Can envoy in istio trace external https api?

Question

We use istio to use distributed tracing. Our microservices sometimes need to hit external APIs, which usually communicate over https.

To measure the exact performance of the whole system, we want to trace the communication when hitting an external API.
However, distributed tracing requires access to the header of the request, but https does not allow access because the header is encrypted.
For confirmation, I deployed bookinfo on GKE with istio enabled, entered the productpage container of the productpage pod, and executed the following command.

$ curl http://google.com
$ curl https://google.com

Only http communication was displayed on zipkin.

Is it possible to get a series of traces, including APIs that use external https?

Answer 1

Based on envoy documentation it doesn't support https tracing.

The tracing configuration specifies global settings for the HTTP tracer used by Envoy. The configuration is defined by the Bootstrap tracing field. Envoy may support other tracers in the future, but right now the HTTP tracer is the only one supported.

And this post on stackoverflow

HTTPS (HTTP over SSL) sends all HTTP content over a SSL tunel, so HTTP content and headers are encrypted as well.

I have even tried to reproduce that, but like in your case zipkin worked only for http.

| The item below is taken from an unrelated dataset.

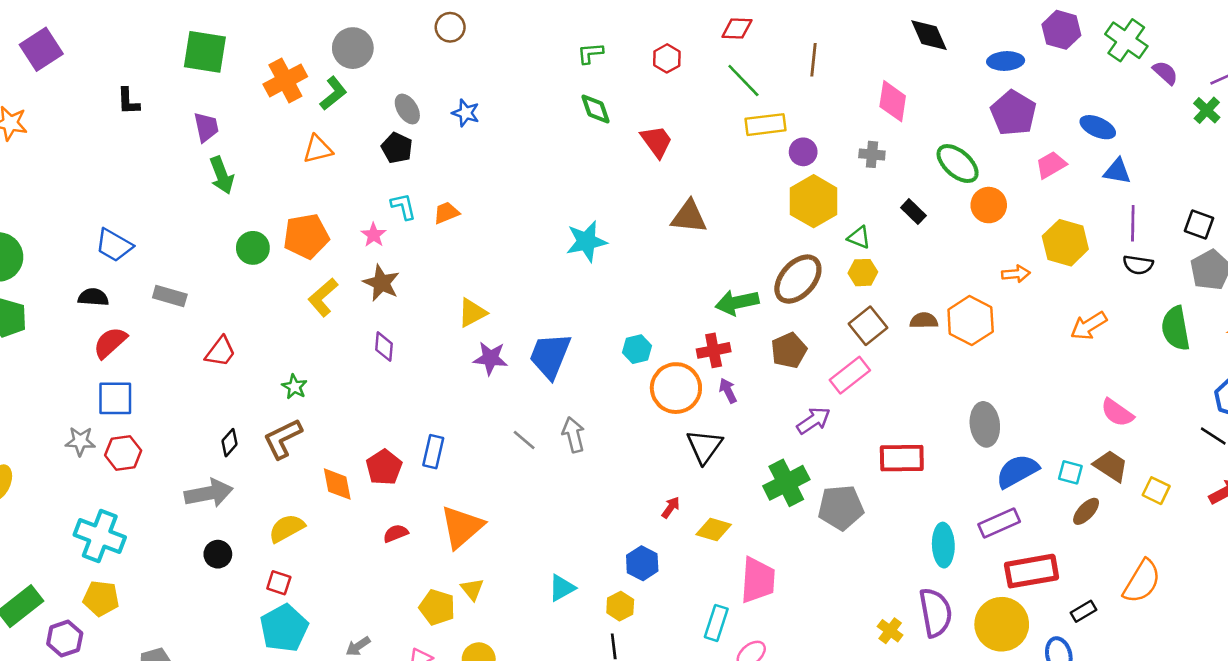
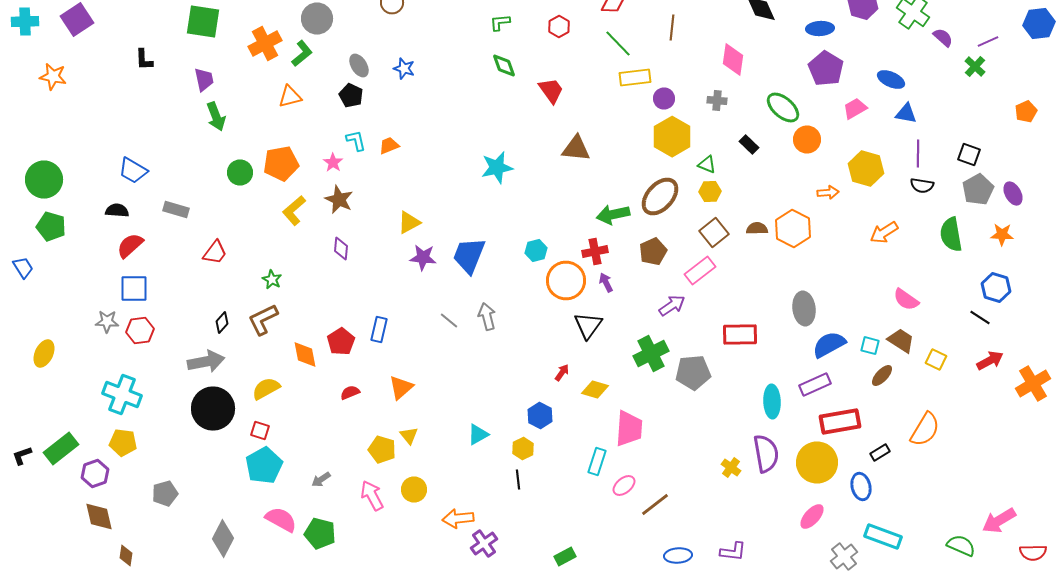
orange triangle: (462, 527) -> (401, 388), size x0.7
black circle: (218, 554) -> (213, 408), size x2.0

Based on that I would say it's not possible to use zipkin to track https.

Answer 2

You should use egress-gateway. When all external calls go to the gateway, istio can get the metadata and does some tracing works. There are many advantages when using ingress/egress gateway:

• Increasing security: We can set up all security rules at the gateway.
• Abstraction the application logic: Instead of configuring settings at each microservices.
• TLS processing: Like the above example, envoy can have all the necessary data in HTTPS requests.